(What needs to be done)
Copy out exactly the stretch of the listing below that begins at the line containing "院長 皆川 浩 Minagawa Kou" and ends at the line containing "渋谷サクラステージ正面", and copy nothing outside it.

┄┄┄┄┄┄

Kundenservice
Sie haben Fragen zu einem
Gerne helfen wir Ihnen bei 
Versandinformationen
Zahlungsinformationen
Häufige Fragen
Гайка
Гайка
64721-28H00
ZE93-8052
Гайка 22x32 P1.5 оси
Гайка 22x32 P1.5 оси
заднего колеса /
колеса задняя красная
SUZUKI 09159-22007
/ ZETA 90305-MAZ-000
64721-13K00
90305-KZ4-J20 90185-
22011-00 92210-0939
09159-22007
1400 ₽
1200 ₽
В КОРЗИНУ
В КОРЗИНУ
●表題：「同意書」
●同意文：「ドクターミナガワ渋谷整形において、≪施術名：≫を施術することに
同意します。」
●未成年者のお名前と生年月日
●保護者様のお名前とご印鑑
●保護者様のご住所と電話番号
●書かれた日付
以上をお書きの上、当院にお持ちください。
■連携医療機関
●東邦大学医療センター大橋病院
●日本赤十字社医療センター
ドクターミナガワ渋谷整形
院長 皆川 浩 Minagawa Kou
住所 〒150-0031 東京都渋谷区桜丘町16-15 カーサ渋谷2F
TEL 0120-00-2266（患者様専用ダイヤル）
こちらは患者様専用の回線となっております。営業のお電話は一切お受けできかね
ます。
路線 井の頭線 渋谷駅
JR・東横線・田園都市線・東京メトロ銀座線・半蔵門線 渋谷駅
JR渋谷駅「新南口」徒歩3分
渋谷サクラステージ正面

┄┄┄┄┄┄

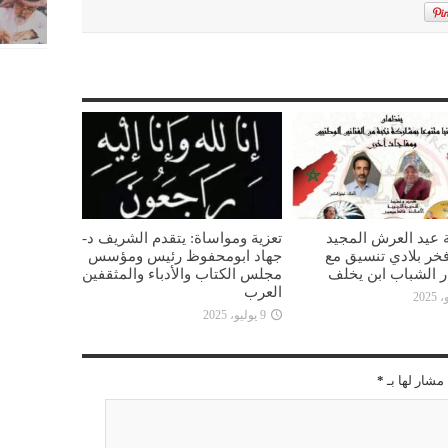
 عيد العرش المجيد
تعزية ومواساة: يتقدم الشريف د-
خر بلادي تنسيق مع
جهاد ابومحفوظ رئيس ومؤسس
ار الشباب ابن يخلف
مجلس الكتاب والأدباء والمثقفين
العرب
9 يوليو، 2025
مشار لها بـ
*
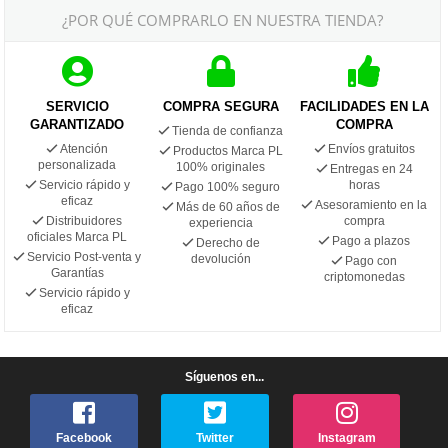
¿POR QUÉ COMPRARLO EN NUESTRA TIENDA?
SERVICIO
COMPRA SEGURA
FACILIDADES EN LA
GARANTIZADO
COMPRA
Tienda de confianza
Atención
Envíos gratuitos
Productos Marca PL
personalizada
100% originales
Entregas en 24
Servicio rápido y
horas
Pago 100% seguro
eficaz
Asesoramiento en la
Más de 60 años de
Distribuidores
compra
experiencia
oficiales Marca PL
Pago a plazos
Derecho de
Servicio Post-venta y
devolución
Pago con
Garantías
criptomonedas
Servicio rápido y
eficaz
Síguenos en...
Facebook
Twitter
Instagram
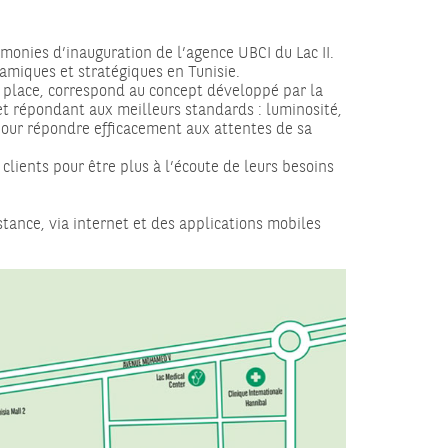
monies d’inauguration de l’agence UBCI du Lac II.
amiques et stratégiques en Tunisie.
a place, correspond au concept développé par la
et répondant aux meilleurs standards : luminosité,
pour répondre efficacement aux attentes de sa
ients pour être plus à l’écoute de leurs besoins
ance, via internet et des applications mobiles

┄┄┄┄┄┄

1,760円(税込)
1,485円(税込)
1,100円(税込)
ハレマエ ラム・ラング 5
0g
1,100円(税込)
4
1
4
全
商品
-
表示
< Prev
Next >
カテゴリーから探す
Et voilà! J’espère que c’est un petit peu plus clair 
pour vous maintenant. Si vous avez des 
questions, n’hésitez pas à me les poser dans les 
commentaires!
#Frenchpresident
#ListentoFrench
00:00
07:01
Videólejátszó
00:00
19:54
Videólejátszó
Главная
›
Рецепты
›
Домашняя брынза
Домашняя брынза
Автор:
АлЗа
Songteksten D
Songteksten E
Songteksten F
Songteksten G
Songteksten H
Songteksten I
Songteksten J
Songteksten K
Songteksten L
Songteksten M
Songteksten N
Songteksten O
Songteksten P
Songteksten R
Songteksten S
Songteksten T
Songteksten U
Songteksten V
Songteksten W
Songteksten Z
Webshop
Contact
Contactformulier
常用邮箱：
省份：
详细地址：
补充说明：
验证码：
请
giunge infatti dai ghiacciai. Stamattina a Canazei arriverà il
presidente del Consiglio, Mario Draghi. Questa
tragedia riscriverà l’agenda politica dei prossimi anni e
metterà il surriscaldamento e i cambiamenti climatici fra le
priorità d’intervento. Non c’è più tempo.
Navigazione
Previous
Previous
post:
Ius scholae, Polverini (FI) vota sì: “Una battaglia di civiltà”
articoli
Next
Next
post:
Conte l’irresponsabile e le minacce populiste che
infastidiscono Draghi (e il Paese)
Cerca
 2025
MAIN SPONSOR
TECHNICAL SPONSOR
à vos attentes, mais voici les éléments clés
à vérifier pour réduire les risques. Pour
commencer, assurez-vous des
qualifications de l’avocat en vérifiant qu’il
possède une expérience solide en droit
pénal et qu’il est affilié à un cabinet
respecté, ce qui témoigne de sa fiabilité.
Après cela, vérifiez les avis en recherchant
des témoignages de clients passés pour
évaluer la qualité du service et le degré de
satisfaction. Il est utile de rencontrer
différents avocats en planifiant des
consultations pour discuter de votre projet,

┄┄┄┄┄┄

(Response box)
院長 皆川 浩 Minagawa Kou
住所 〒150-0031 東京都渋谷区桜丘町16-15 カーサ渋谷2F
TEL 0120-00-2266（患者様専用ダイヤル）
こちらは患者様専用の回線となっております。営業のお電話は一切お受けできかね
ます。
路線 井の頭線 渋谷駅
JR・東横線・田園都市線・東京メトロ銀座線・半蔵門線 渋谷駅
JR渋谷駅「新南口」徒歩3分
渋谷サクラステージ正面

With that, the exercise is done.